出入国管理及び難民認定法72条の2第1項

外国人を雇用しようとする際に、その外国人が不法就労者であることを知らなかったことについて過失がある場合は、不法就労助長罪に問われることになります。

前項各号に該当する行為をした者は、次の各号のいずれかに該当することを知らないことを理由として、同項の規定による処罰を免れることができない。ただし、過失のないときは、この限りでない。
一 当該外国人の活動が当該外国人の在留資格に応じた活動に属しない収入を伴う事業を運営する活動又は報酬を受ける活動であること。
二 (略)
三 (略)

出入国管理及び難民認定法72条の2第2項

不法就労助長罪の処罰を回避するべく、「過失がない」と主張するためには少なくとも「在留カード」の確認をしておく必要があるでしょう。在留資格・期間、在留期限、資格外活動許可の有無等を確認して、雇用できる外国人なのかどうか等をチェックする必要があります。

資格外活動許可とは?

資格外活動許可とは、就労や留学等の在留資格で在留する外国人の方が、許可された在留資格に応じた活動以外に、アルバイトなど、収入を伴う事業を運営する活動又は報酬を受ける活動のことです。

資格外活動を行おうとする場合は「資格外活動許可申請」が必要になります。

在留カードのチェックポイント

在留カードの確認方法が分からない場合は、厚生労働省のホームページや出入国在留管理庁の資料等の記載が参考になります。

そもそも在留カードを持っていない、在留資格に制限がある、在留カードに就労不可との記載がある等のケースでは、不法就労助長罪になるリスクがあるので注意しましょう。

たとえば就労不可の在留資格で滞在する外国人を雇用する場合、その外国人が資格外活動許可を受けていないのであれば、不法就労となるので注意が必要です。資格外活動許可のない外国人を就労させた場合、不法就労助長罪に問われてしまいます。

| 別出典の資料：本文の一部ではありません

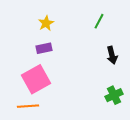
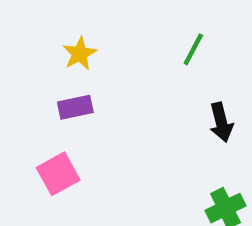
pink square: (36, 79) -> (58, 174), size x0.7

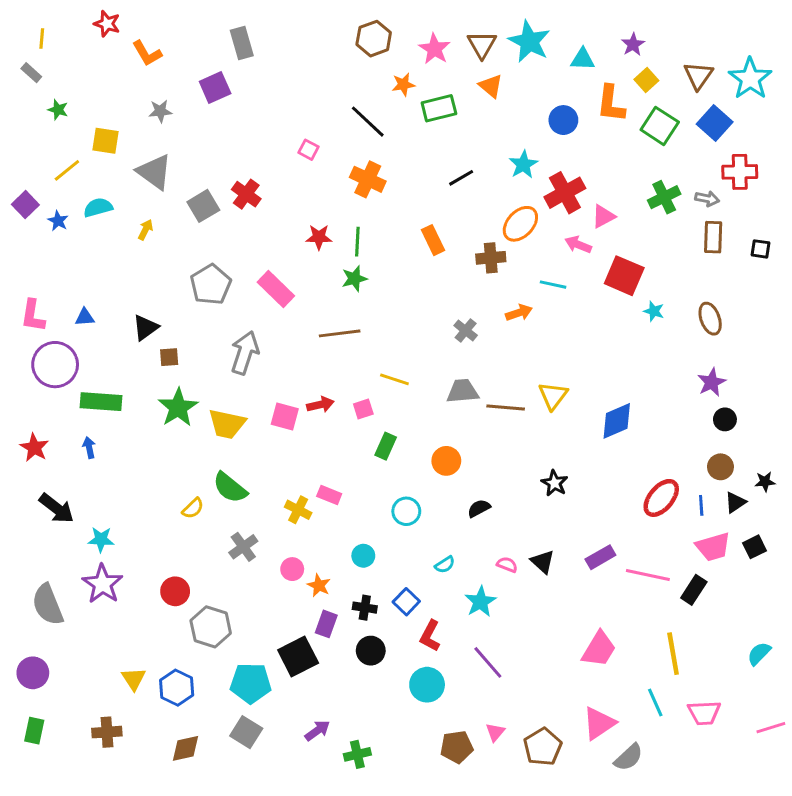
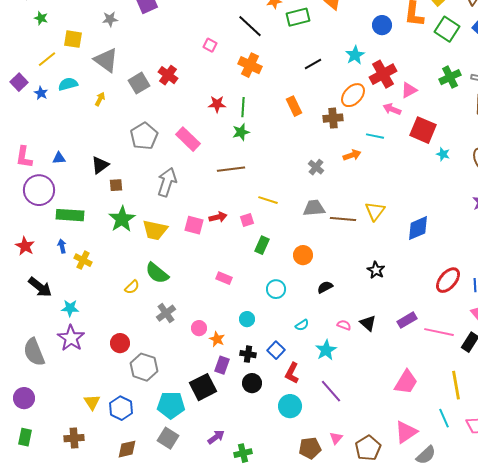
yellow cross: (298, 510) -> (83, 260), moved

また在留カードを確認する際は、在留カードが失効していないか、偽造されていないか等についても注意をはらう必要があります。

「不法就労」とは?

そもそも「不法就労」となるのは、どのような就労活動なのでしょうか。

不法就労になるケース

不法就労になるのは、以下の3つのケースです。

  1. 出入国在留管理庁から働く許可を受けていないのに働く
    (具体例)
    ・観光等の短期滞在目的で入国した人が働く
    ・留学生が許可を受けずに働く
    ・難民認定申請中の人が許可を受けずに働く
  2. 出入国在留管理庁から認められた範囲を超えて働く
    (具体例)
    ・料理人の資格しかないのに事業所で労働
    ・語学学校の先生の資格しかないのに工場労働
    ・留学生が許可された時間数を超えて働く
  3. 不法滞在者や被退去強制者が働く
    (具体例)
    ・密入国した人が働く
    ・在留期限の切れた人(オーバーステイ・不法残留の人)が働く
    ・退去強制されることが既に決まっている人が働く

不法就労助長罪の適用事例は?

不法就労助長罪の認定ポイント

不法就労助長罪で有罪認定される基準として、以下のような点が重要といえるでしょう。

不法就労助長罪の認定ポイント

  • 外国人が不法に就労していること
  • 事業主が外国人の不法就労を認識・認容していたかどうか
  • 事業主が外国人の不法就労を認識できなかったことに過失があるか

不法就労助長罪で有罪認定される場合は、外国人の在留資格や就労許可の有無、事業主が外国人の在留資格や就労許可について確認したかどうか等が考慮されます。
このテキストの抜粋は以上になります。